Private Christian university in California, United States

Life Pacific University (LPU) is a private Christian university endorsed by the International Church of the Foursquare Gospel and located in San Dimas, California. LPU serves as the denomination's flagship institution for higher education. It is accredited by the Western Association of Schools and Colleges - Senior College and University Commission (WSCUC) and the Association for Biblical Higher Education (ABHE).

==History==
Life Pacific University was founded in 1923 as Echo Park Evangelistic and Missionary Training Institute by Aimee Semple McPherson in Echo Park, Los Angeles, California. The name was changed to LIFE Bible College (LIFE standing for Lighthouse of International Foursquare Evangelism) in 1926 when it moved into a newly constructed five-story complex next door to Angelus Temple. In 1990 the college relocated to its current home in San Dimas, California. In the early 2000s the name Life Pacific College was adopted and in 2019 the institution was renamed and restructured as Life Pacific University with the College of Arts and Sciences and the College of Theology and Ministry.

In 1957, in Mount Vernon, Ohio, sister college Mount Vernon Bible College was founded, relocating to Christiansburg, Virginia in the 1980s. The name was changed to LIFE Bible College East in 1988. In 2003 LIFE East closed for financial reasons and its records were transferred to Life Pacific. Life Pacific now operates LPU Virginia as an extension campus at the former LIFE Bible College East property.

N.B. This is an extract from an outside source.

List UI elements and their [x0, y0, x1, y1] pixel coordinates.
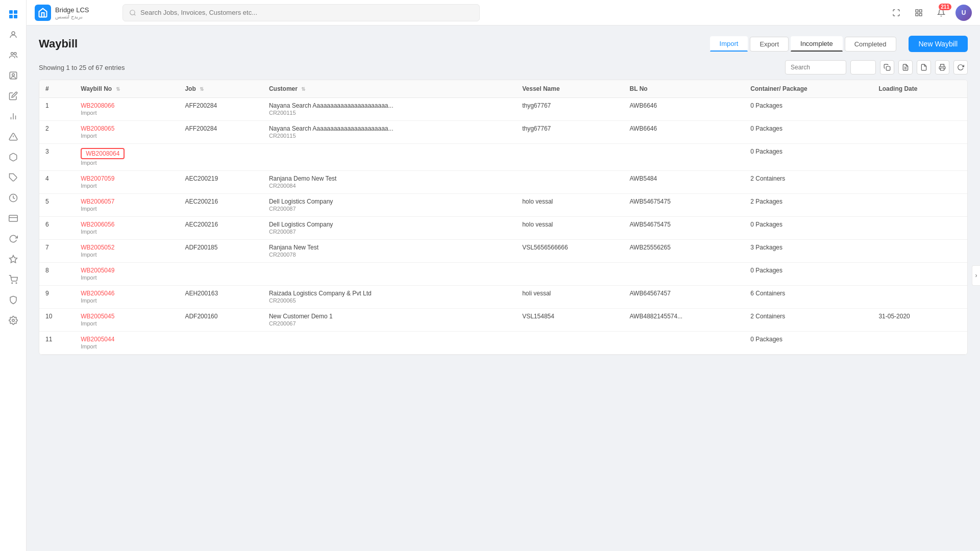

In 2019, it became Life Pacific University. It was granted an exception to Title IX in 2017 which allows it to legally discriminate against LGBT students for religious reasons.

== Leadership ==
The institution has had eleven presidents serve since its founding in 1923. They are Aimee Semple McPherson, Rolf K. McPherson, Nathaniel M. Van Cleave, Jack W. Hayford, Jack Hamilton, Ron Mehl, Dick Scott, Dan Stewart, Robert Flores, Jim J. Adams, and the current president, Angie Richey.

== Accreditation and affiliations ==
LPU is accredited by the Association for Biblical Higher Education and the WASC Senior College and University Commission. In 2024, the LPU Seminary was granted associate membership in the Association of Theological Schools (ATS). It is an affiliate member of the Council for Christian Colleges and Universities. LPU also holds membership in the National Association of Independent Colleges and Universities (NAICU), the Association of Independent California Colleges and Universities (AICCU), and many other professional higher education associations and societies.

== Alumni ==
Alumni have played a significant role not only within the Foursquare Church but also within the Assemblies of God, Calvary Chapel, and the Vineyard movement. LPU's graduates include pastors Jack Hayford, Chuck Smith, Ronald D. Mehl, Ralph Moore, Ricky Temple, Jim Tolle, Chad Veach, Irene Poupore, Randy Remington, Andraé Crouch, and the late African American actor, pastor and academic Otis Young.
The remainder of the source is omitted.